Hatırlamak demek, zamanın ellerine teslim ettiğini bir zaman sonra "an" ın içine sıkıştırdığın ve hapsettiğin yoğun duygularla gerçeği sarıp sarmalamaktır...
ve evet doğru olabilir yüreğimizin üzerine çakılıyor, çarpıyor insanı
"o acımsı, buruk ama eşsiz duygu"...
Bu ne atılır ne satılır türdendir...
Evet şairler hem yaşarlar hem yaşatırlar hem öldürürler ve ölürler...
Hayaller... hayaller ve yine de hayaller...
Gözlerini kapadığın "an" da başlar işte tüm duygular...
ve bu duygular sen gözünü hiç açmamacasına yumduğun gün biter ve bitirirler...
"Bir şair ölür ve bin şair ölür..."
Şair değildir ölümsüz olan; duygulardır her biri ayrı yaşanmış ama aynı duygular...
acı , tatlı, sıcak, soğuk işte o duygular sanki bizim(sen, o, bu, şu, onlar) duygularımızdır...
Ölümsüzleşen tek şey, yaşanmış ya da yaşanılası duygulardır...
Kalem yazar görevidir yazmak ama duygular kötürüm olunca kalemde görevini ifa edemez...
ve bakın bir şair ölür, bin şair ölür...
Eskimeyen aslında "sevda " nın gölgesinde barınan duygulardır...
Şiirimde "gözlerimi kapayıp düşlüyorum" satırı şiirin can noktasıdır.
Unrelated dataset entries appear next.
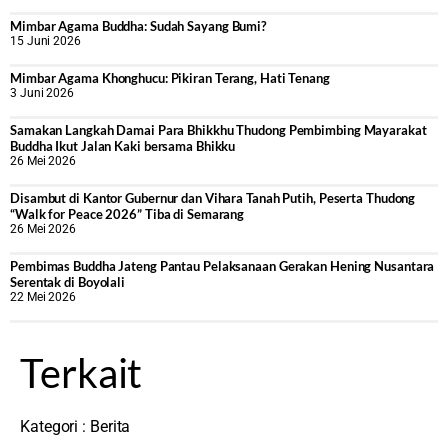
Mimbar Agama Buddha: Sudah Sayang Bumi?
15 Juni 2026
Mimbar Agama Khonghucu: Pikiran Terang, Hati Tenang
3 Juni 2026
Samakan Langkah Damai Para Bhikkhu Thudong Pembimbing Mayarakat
Buddha Ikut Jalan Kaki bersama Bhikku
26 Mei 2026
Disambut di Kantor Gubernur dan Vihara Tanah Putih, Peserta Thudong
“Walk for Peace 2026” Tiba di Semarang
26 Mei 2026
‎Pembimas Buddha Jateng Pantau Pelaksanaan Gerakan Hening Nusantara
Serentak di Boyolali
22 Mei 2026
Terkait
Kategori :
Berita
Can; vazgeçti mi bu şiir de yıkılır, eski bir yaşanmışlığın altında kalır ve viran olmuş bir kent görünümündedir yürek
ve o yüreğin içinde büyüttüğündür...
...
Şiirime kattığınız bu güzel duygularınız için teşekkür ediyor
saygılarımı ve sevgilerimi sunuyorum...
Kabul buyrun lütfen...
yıllanmış şarap edasında muhteşem bir fon müziği eşliğinde enfez dizeler
emeğinize o güzel yüreğinize sağlık
gönül kaleminiz hiç susmaması temenlisiyle
tekrar yüreğinize sağlık..
arkadaşlarda öyle güzel şeyler yazmışlar ki
bizlere sadece taktir etmek kalmış..
onların gönüllerine de sağlık
Hocam sayfama hoşgeldiniz.
Beni ihya ettiniz.
Bu yoğunluğunuz içerisinde sayfama gelip
kendi kelimelerinizle sayfama yazmanız benim için çok değerlidir.